As a result of new development projects and the United States workforce being flooded by millennials who are renting much more than buying, major cities in the U.S. are continuously seeing rent prices increases due to this burgeoning demand. The majority of the highest places to rent on the list are of no surprise, however, there are a few that are unexpected. There are many common factors that contribute to this list of the worst places to rent in the United States.
First, there is a generational mindset among millennials who would rather rent and be closer to their jobs, not have a car, and have a walkable commute versus buying in the suburbs and being away from the action. Second, job growth is drawing new talent to cities across the country. Third, there is reverse movement to cities as neighborhoods are becoming gentrified and livable.
In many of the cities on this list, there is no rent improvement in site. Perhaps as living preferences change in the future, there will be a drop in rental prices. Within the next decade, most of the millennial generation will start to have families and need more space in which to raise their children. This could result in suburban movement thus freeing up rent and driving down monthly rental prices.
Long Beach, California
Long Beach, California is a separate entity from Los Angeles although it is considered part of Greater L.A. Vacancy rates in Long Beach continue to remain low while demand is high. This can primarily be attributed to a declining unemployment rate in the city. The solid workforce in Long Beach insulates the vacancy rate. This workforce is less considered commuter than other areas of Los Angeles as residents wish to be in closer proximity to their jobs. In the area, wages have not grown enough for people to purchase a home and requirements for mortgages are now stricter than ever so potential buyers are struggling with the high down payment. Additionally, Millennials are moving into the area and prefer to rent over buying. The average monthly rent is $1,120 and the vacancy rate is just under 3%.
Being dubbed the “Twin Cities apartment mania,” rentals in Minneapolis are being retrofitted with dog walks, bocce courts, rooftop gardens, pools and a variety of other perks; all within walking distance to the downtown core.
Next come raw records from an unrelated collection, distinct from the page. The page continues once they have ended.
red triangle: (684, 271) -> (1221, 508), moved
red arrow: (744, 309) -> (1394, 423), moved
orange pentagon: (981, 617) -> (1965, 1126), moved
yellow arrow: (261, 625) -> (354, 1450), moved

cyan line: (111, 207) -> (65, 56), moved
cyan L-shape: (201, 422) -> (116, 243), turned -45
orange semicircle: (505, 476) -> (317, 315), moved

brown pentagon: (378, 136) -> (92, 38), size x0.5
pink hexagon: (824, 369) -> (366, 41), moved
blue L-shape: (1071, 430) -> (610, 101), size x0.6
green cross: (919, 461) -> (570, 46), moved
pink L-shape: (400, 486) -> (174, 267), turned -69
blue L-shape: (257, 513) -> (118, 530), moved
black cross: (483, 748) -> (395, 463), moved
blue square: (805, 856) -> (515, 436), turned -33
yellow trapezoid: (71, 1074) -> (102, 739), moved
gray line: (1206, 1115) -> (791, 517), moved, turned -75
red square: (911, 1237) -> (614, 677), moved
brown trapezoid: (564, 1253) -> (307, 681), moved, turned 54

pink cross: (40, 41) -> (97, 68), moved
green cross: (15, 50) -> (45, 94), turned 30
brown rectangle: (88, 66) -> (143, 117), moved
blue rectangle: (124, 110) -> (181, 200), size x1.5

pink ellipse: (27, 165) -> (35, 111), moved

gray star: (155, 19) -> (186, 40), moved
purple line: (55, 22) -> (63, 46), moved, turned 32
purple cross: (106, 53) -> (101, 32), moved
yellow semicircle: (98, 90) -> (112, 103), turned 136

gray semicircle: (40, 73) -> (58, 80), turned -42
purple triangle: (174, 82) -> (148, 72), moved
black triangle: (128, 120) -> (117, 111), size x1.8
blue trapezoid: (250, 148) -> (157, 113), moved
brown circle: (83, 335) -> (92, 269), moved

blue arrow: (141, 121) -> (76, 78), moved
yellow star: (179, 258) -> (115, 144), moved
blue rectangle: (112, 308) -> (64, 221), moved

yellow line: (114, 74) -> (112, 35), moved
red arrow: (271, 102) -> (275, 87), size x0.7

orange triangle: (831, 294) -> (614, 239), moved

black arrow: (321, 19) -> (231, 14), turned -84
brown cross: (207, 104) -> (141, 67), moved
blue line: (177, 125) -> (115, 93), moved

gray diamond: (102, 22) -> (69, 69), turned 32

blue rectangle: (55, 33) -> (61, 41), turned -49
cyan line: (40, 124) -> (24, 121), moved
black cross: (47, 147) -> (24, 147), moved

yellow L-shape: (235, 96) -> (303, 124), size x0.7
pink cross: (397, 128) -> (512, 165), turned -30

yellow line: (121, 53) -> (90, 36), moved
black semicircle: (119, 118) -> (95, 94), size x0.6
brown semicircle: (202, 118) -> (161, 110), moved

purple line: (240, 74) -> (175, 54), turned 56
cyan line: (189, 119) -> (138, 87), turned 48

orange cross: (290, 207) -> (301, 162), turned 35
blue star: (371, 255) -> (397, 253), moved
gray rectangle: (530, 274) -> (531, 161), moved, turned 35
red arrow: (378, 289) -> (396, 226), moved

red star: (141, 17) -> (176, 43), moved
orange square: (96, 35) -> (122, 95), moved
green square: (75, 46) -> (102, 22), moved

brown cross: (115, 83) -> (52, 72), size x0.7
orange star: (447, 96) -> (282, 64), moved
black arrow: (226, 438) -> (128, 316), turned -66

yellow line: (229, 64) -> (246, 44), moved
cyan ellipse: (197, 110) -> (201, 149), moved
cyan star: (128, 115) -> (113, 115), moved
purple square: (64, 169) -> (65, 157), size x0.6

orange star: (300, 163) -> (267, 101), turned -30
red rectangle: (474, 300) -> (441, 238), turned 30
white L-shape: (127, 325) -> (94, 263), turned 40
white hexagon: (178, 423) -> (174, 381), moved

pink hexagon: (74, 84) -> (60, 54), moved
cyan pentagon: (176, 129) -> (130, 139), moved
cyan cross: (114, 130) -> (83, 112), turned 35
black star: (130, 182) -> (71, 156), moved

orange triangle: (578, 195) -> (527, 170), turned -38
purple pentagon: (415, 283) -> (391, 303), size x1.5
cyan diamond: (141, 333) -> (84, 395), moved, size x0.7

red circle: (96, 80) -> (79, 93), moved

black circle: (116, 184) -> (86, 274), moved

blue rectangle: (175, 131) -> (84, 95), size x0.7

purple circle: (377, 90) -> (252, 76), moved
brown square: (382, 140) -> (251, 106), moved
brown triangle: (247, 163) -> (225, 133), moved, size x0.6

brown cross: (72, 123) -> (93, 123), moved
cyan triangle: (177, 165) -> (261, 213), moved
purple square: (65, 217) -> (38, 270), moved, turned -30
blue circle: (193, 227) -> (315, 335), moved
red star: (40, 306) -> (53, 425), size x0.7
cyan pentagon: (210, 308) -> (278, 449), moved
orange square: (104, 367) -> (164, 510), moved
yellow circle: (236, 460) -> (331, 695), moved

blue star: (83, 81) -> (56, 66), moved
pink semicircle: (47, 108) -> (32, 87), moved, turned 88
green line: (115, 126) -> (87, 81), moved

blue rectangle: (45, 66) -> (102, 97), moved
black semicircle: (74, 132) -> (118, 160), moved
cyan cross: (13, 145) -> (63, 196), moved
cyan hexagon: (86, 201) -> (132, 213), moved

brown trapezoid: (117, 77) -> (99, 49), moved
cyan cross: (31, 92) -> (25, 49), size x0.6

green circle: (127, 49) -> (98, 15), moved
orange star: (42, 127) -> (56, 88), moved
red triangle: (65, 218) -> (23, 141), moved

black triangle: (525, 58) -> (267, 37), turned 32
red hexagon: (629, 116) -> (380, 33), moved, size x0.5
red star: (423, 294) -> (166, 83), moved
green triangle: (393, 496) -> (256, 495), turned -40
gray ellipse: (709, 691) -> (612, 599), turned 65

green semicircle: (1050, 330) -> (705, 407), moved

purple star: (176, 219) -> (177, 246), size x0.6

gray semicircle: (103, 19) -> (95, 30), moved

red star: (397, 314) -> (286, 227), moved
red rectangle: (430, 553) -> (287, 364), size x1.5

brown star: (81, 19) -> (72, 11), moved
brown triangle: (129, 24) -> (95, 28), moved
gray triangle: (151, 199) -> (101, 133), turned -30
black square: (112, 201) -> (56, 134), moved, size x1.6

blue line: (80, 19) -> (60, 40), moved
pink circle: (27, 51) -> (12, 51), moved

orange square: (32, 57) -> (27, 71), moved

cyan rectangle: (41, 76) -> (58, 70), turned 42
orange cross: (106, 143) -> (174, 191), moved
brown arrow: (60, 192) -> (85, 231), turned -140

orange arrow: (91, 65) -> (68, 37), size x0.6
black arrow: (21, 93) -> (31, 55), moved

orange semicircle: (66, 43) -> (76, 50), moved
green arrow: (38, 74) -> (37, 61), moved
Many young professionals are moving to Minneapolis as they have an appetite for high-end living without property ownership. Minneapolis continually ranks as one of the strongest apartment markets in the United States. The majority of the new constructions are upscale buildings with high-end amenities and are priced accordingly. There are few new constructions of affordable rentals which is driving up prices. The average monthly rent in Minneapolis is $1,150 with a vacancy rate of only 2.5%.
In a recent study, Baltimore has the highest return on investment for rentals purchased by cash investors in the United States. This statistic indicates that developers make more money by pushing rentals than they do to own. In many instances, homes can be cheaper to buy than to rent. At the moment, Baltimore is a hot market for young professionals, many of whom are not interested in purchasing a home yet. Many professionals wish to live in the gentrifying downtown Baltimore area to be closer to work and have all cultural amenities at their fingertips. As a result, thousands of new apartments have been constructed over the past several years. The average monthly rental price is $1,150 per month with a vacancy rate of 6.1%.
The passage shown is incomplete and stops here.